Politicians square off against press in annual National Press Club Spelling Bee, Sept. 27
September 12, 2018 | By Lindsay Underwood | email@example.com
Relationships between politicians and the media members who cover them have been tested throughout history, but on Thursday, Sept. 27, in the National Press Club’s historic ballroom, fun and friendly competition will prevail as lawmakers and reporters compete in the uproariously entertaining Press vs. Politicians Spelling Bee.
Confirmed contestants representing the Politicians Team are Reps. Suzanne Bonamici D-Ore.), Ted Deutch (D-Fla.), Doug Lamborn (R-Colo.), Mark Meadows (R-N.C.) and Jamie Raskin (D-Md.).
Those confirmed in the press corner are 2017 champion and Club member Todd Gillman (The Dallas Morning News), Club Vice President Alison Fitzgerald Kodjak (NPR), Alexandra Petri (The Washington Post) and Tamar Hallerman (The Atlanta Journal-Constitution).
Former Club President Thomas Burr (The Salt Lake Tribune) will serve as the host of this year’s Bee, while Dr. Jacques Bailly, the Scripps National Spelling Bee's official pronouncer and 1980 winner of their competition, will officiate.
Doors will open at 6 p.m. and the Bee will start at 7 p.m. To purchase tickets to this event, please click here. Tickets will also be available at the door. There will be a cash bar and complimentary snacks.
The Washington press corps members are hot off of a two-year winning streak and more competitive than ever as they look to defend their title and take home another NPC Bee Champion Belt. Now tied with two victories apiece over the last four years of competition, the Politicians (who haven’t netted a victory since Virginia Democrat Rep. Don Beyer’s win in 2015) hope this year’s match-up spells R-E-D-E-M-P-T-I-O-N.

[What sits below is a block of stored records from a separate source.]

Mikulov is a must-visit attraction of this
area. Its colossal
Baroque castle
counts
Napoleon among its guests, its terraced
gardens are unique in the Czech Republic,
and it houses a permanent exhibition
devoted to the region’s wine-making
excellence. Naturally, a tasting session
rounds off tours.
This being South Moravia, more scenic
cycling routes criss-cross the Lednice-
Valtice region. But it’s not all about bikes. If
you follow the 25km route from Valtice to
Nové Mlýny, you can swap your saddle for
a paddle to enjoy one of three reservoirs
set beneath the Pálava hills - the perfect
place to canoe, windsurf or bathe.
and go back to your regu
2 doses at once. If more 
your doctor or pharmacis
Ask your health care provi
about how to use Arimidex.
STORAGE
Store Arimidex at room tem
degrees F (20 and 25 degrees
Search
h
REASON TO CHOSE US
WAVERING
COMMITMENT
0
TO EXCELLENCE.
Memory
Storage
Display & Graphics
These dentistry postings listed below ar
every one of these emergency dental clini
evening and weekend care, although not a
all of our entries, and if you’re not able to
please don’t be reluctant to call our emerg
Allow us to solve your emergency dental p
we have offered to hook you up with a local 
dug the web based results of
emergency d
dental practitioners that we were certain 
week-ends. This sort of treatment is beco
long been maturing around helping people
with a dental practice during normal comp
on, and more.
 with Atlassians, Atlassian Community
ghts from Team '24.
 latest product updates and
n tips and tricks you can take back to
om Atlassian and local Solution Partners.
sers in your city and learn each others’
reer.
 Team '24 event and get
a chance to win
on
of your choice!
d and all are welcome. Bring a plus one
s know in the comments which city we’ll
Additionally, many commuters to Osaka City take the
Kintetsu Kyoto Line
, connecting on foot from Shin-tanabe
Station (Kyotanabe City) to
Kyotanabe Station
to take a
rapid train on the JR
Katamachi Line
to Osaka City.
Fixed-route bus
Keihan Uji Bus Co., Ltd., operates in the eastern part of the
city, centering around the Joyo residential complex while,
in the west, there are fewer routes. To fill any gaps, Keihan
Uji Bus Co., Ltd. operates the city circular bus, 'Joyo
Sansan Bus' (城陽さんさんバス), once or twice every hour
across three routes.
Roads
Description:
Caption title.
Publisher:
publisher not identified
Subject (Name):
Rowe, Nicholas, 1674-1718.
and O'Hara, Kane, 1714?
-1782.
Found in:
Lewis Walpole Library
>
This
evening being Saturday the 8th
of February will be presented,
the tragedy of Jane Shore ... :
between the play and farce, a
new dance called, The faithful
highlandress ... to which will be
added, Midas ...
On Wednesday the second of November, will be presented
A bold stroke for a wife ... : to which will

The first such event was held in 1913, with newly elected President Woodrow Wilson in the audience for the inaugural showdown, which was won by members of the House and Senate. The Press vs. Politicians Spelling Bee was reinstituted on its 100th anniversary in 2013 and has become a Washington tradition since.
Proceeds from the event support the activities of the Club’s nonprofit Journalism Institute, which defends press freedom worldwide, provides training for news professionals, and scholarships for the next generation of journalists.